Бача с минуту разглядывал подарок, а потом, сняв с головы старенькую тюбетейку, закрепил в ней звёздочку. Закончив дело, он нахлобучил головной убор на прежнее место. С этого дня пацан стал улыбаться при встрече с военнослужащими, изучил несколько обиходных русских фраз.
- Не отказывается теперь ни от хлеба, ни от говяжьей тушёнки, ни от сгущённого молока, - «Хоккеист» иногда потчевал афганца.
Как только стали созревать абрикосы, он стал основным сборщиком. Фрукты, росшие на свесившейся из-за дувала ветке, они обобрали, только те пожелтели. Сначала они ели спелые абрикосы экипажем, но похвастались о халявном фруктовом деликатесе сослуживцам и сразу же получили задание:
- Обеспечить ими и остальных бойцов.
В два ведра, что выделил им старшина роты, уместился остаток урожая, собранный со свисающей ветки. Прослышав об абрикосах, комбат приказал:
- Привезти их не меньше снарядного ящика.
Одно ведро он собрался отвезти в госпиталь, где его ждала военно-полевая подруга Светка, а из остального можно было сделать настойку.
- Всё лучше, чем самогон или вонючая кишмишовка, - мечтал капитан.

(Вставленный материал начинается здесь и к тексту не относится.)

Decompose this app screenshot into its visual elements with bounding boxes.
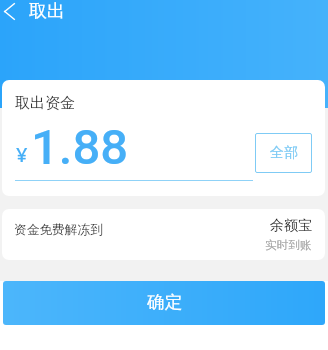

Командир отделения попытался возразить, что дерево растёт за дувалом, а через него без лестницы не перелезть, но комбат быстро пресёк отговорки:
- Сержант, ты чего, не понял что это приказ? Если у тебя нет мозгов, чтобы справиться с простым заданием, даю вводную. За дувалом засели «духи» и их необходимо уничтожить. Тебе БТР не для того дали, чтобы ты на нём штаны протирал, да свою задницу катал. Вот и докажи, на что способна советская бронированная техника.
Сержант отлично понял комбата. При очередном выезде на пост, он дал команду механику-водителю слегка наехать на дувал передком БТРа, отчего в глинобитной стене образовалась брешь внушительных размеров. Потом сообразил, что заваливать саманные блоки дувала, нужно было где-нибудь рядом, поскольку задок БТРа теперь был практически не защищённым.
- Как только закончится эпопея со сбором урожая, - буркнул Никита, - мы общими усилиями сложим назад часть порушенных блоков, чтоб хотя бы корпус бронемашины прикрыть.
- Кто знает, что там, на уме у «духов», - согласился Коршенко, - а ну как шмальнут через дыру из гранатомёта.
Он мог через пролом переходить на другую сторону и собирать урожай. Через неделю их БТР снова приехал к месту несения боевого дежурства.
- Можно заезжать! - сапёры проверили щупами грунт.
Бача уже дожидался в сторонке. Вид у него, был каким-то измученным, словно он не спал всю ночь. «Хоккеист» спросил:
- Что случилось?
Он ответил, что съел что-то вчера и поэтому сильно разболелся живот.
- Что-то парнишка темнит, - подумал Сергей. - Вон ссадина появилась на щеке, на запястье левой руки синяк виднеется. Подрался с кем-то из сверстников. А может те избили его за дружеские отношения с «шурави»?
Абрикосовое дерево было практически пустым. Только на макушке продолжали желтеть крупные плоды. Бача по привычке полез на дерево.
- С ведёрко плодов должно набраться, - надеялся Коршенко.
Наблюдая за проходящей автоколонной, Никита так увлёкся, что совсем упустил из вида, сидящего на дереве пацанёнка, и своего подчинённого. В какой-то момент, оглянувшись назад, пацана он не обнаружил.
- «Хоккеист»! - громко позвал встревоженный сержант.
Когда тот не отозвался, у Белорукова неприятно засвербело под ложечкой. Соскочив с БТРа, он передёрнул затворную раму автомата, и стал осторожно подходить к пролому в стене.
- Серёга?! - заглянув внутрь двора, он не увидел там Сергея.
Подходя к дереву, он обратил внимание, что среди высокой травы что-то желтеет. Это были спелые абрикосы. Вывалившись из упавшего на бок резинового ведёрка, они сиротливой кучкой лежали на утрамбованной земле.